As a mother, I found that I rarely had strong feelings about my daughter’s teachers. If she liked them, I was pleased for her.  But when she disliked a teacher, I found that, unlike her, I could often see the logic behind what appeared to her to be unreasonable demands or “mean” behavior.

There were exceptions, however.

During her final year of middle school, in the midst of enduring her parents’ divorce and all the attendant anguish, my daughter Amanda encountered her teacher Waterloo in the form of a home economics teacher.

Let it be said right here that the gene for domesticity, if not having done a complete flyby, is not exactly strongly represented in the DNA of my cherished daughter. For instance, while trying to learn to how to operate a sewing machine, she ended up chasing the threaded bobbin straight across the classroom floor; to this day she cannot sew on a button, and iron-on hem tape is her friend.  She rose to the challenge of preparing instant pudding, but that just about concluded her culinary skills until she reached college.  In short, my beloved offspring was never going to be a domestic goddess. To place the cherry on the cake of household incompetence, the school guidance counselor arranged for her to attend an in-school support group for children enduring trauma, so she often missed home ec class to attend counseling sessions.

One afternoon Amanda stormed home and, with a face the picture of wrathful self-righteousness, told me that Waterloo Teacher had pulled her aside and advised her, “I don’t know what it is you’re going through, but if you keep missing classes for counseling, you’re not going to pass.”
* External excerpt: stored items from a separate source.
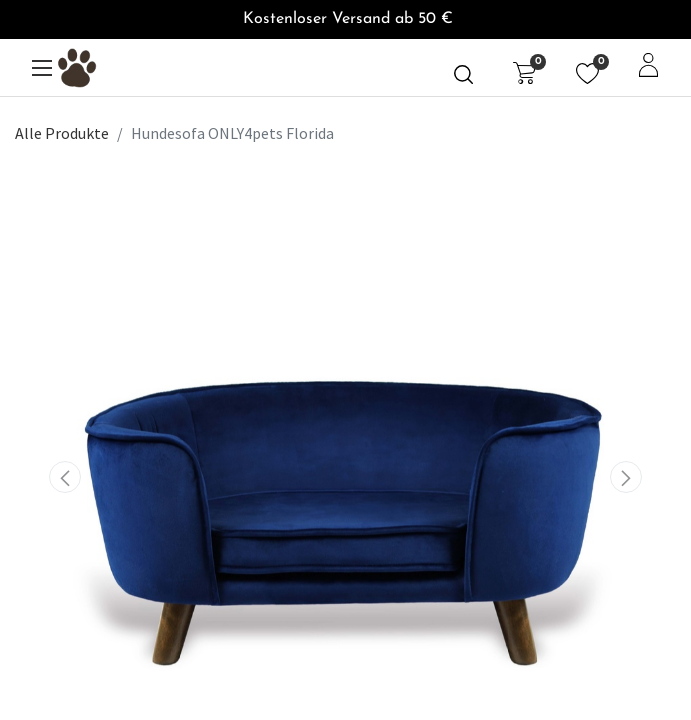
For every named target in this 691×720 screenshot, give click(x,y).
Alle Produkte (62, 133)
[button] (64, 477)
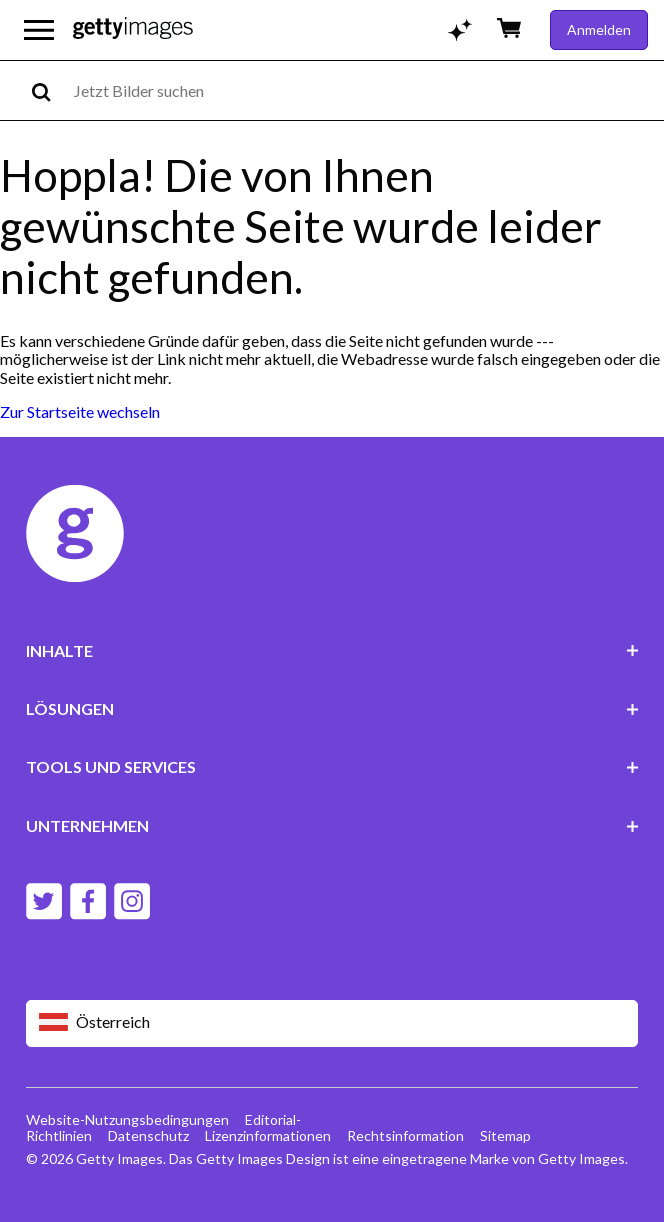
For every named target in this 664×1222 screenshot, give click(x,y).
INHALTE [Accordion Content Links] (332, 650)
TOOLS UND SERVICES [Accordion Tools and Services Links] (332, 766)
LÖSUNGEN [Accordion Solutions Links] (332, 708)
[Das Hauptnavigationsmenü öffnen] (39, 30)
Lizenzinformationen (268, 1135)
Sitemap (505, 1135)
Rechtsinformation (405, 1135)
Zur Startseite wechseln (80, 411)
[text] (365, 90)
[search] (49, 90)
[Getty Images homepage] (133, 29)
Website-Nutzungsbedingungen (127, 1119)
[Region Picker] (332, 1023)
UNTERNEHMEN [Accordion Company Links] (332, 825)
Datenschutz (148, 1135)
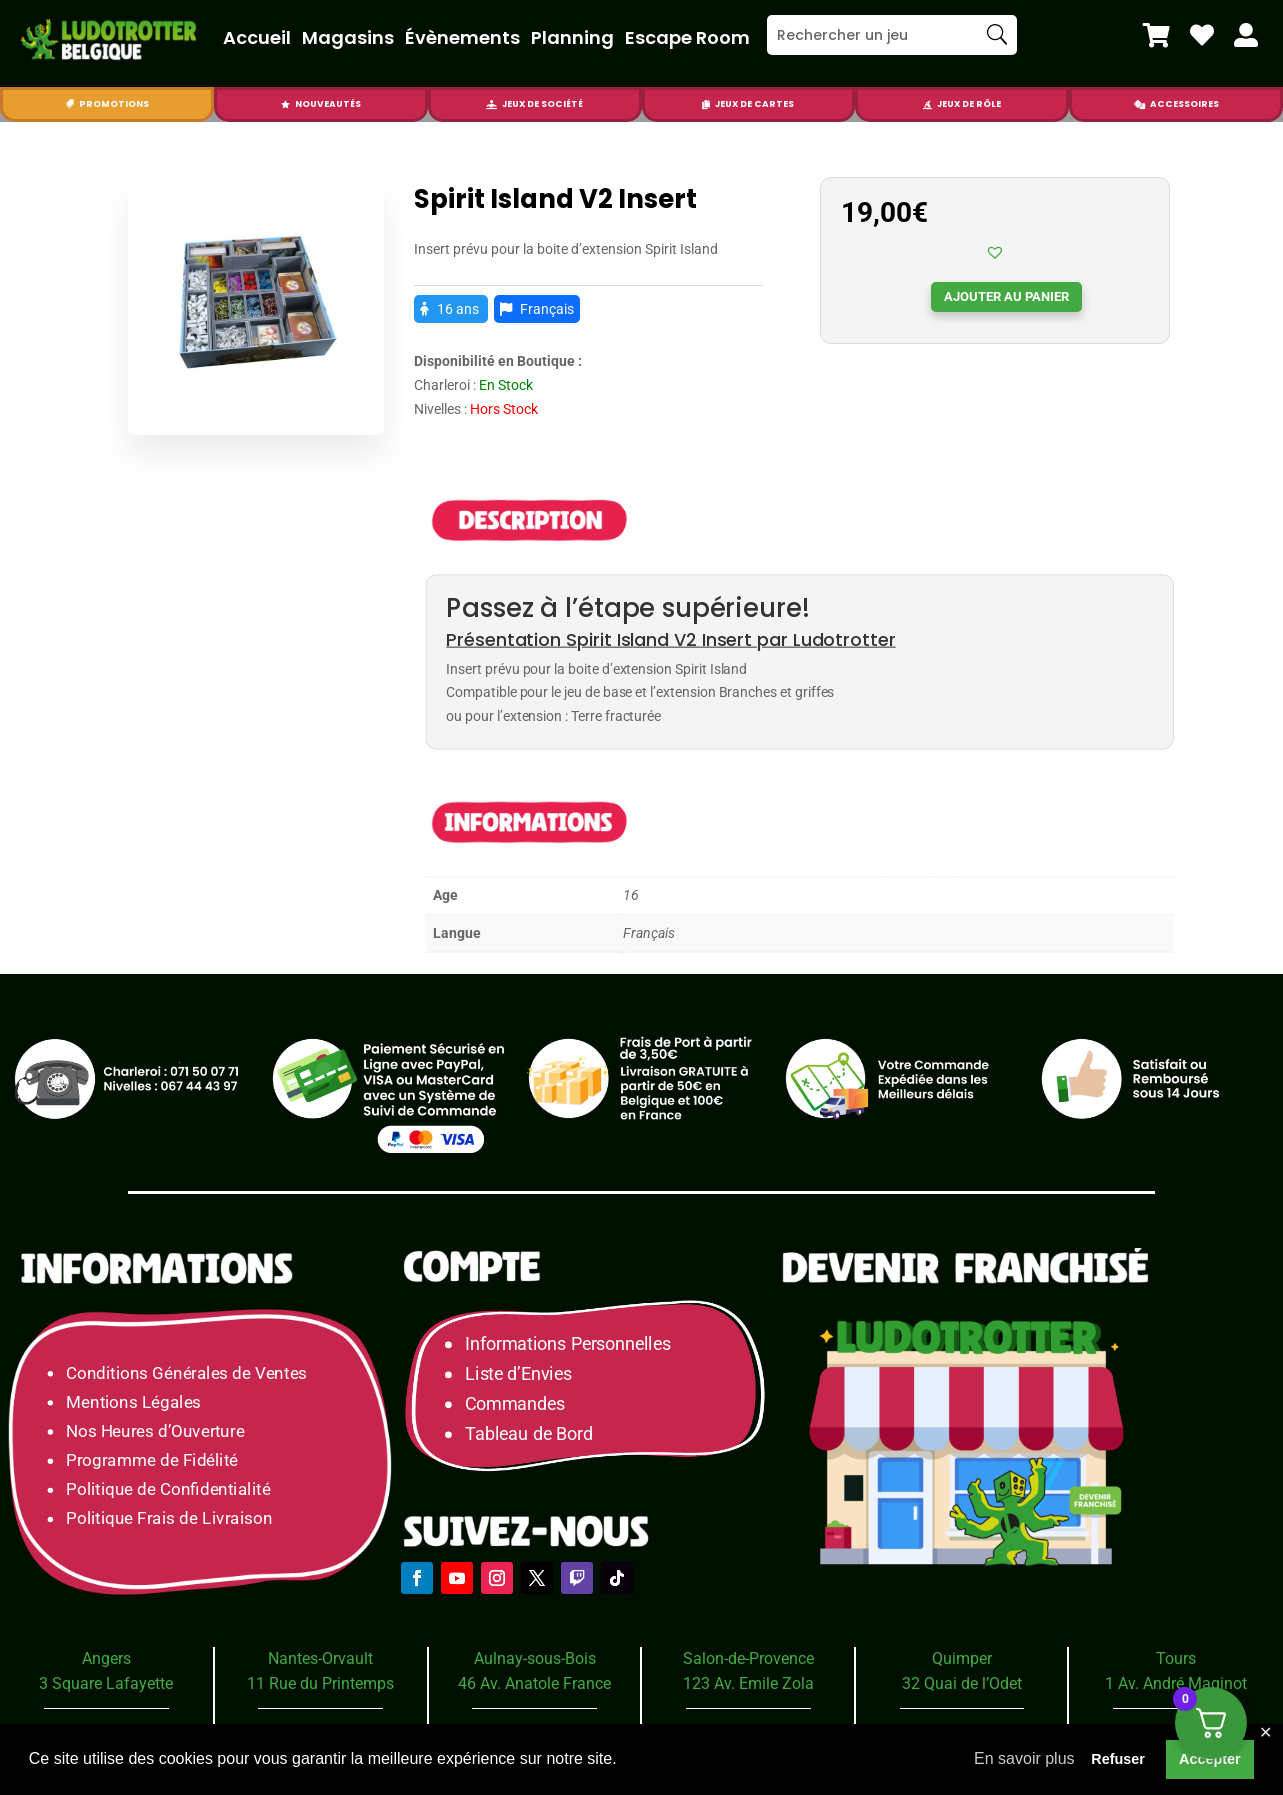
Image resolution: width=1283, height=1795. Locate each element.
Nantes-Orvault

That did it. Whatever other genetic material I myself might be missing, the Mother Bear Protecting Her Cub Gene is not among them! Before the clock had fully ticked over to the start of the next school day, I was on the phone to the class guidance counselor, reporting Mrs. Waterloo’s unfeeling pronouncement. “My daughter needs those group counseling sessions,” I raged.  “And frankly, there is absolutely no class that I care less about her passing than home economics!”  The guidance counselor assured me that she completely agreed with my viewpoint.  Amanda could continue her group counseling sessions, and, yes, Home Economics was the least important of all the classes she was taking that semester, which was why the counseling sessions had been scheduled at that time.  Waterloo Teacher’s attitude would, she assured me, be dealt with.
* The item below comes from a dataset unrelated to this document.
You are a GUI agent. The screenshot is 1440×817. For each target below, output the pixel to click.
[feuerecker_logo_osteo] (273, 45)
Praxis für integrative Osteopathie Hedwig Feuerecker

It seemed it was. No more was said on the subject of counseling interfering with classes.  And despite everything, Amanda passed home economics.

Throughout the semester of turmoil, though, I offered the solace, “This won’t last forever. Class will be over and then you’ll never have to see Mrs. Waterloo again.” And the school year having concluded, I consoled her and myself with the reassurance, “Well, you’re sure to have other crappy teachers, but at least you’re finished with middle school.  We’ll never have to put up with Mrs. Waterloo again!”

Amanda charged off into the unknown territory of high school and engaged upon the State-required “track” of a program centered around studies in psychology. Still domestically challenged,  she also expressed to me the fact that  “little kids freak me out”, but accepted that one of her required classes during her sophomore year would be Child Development.

Which, as we learned, was taught by none other than Mrs. Waterloo.

Who had transferred to the high school faculty.

I am happy to report that both Amanda and I survived.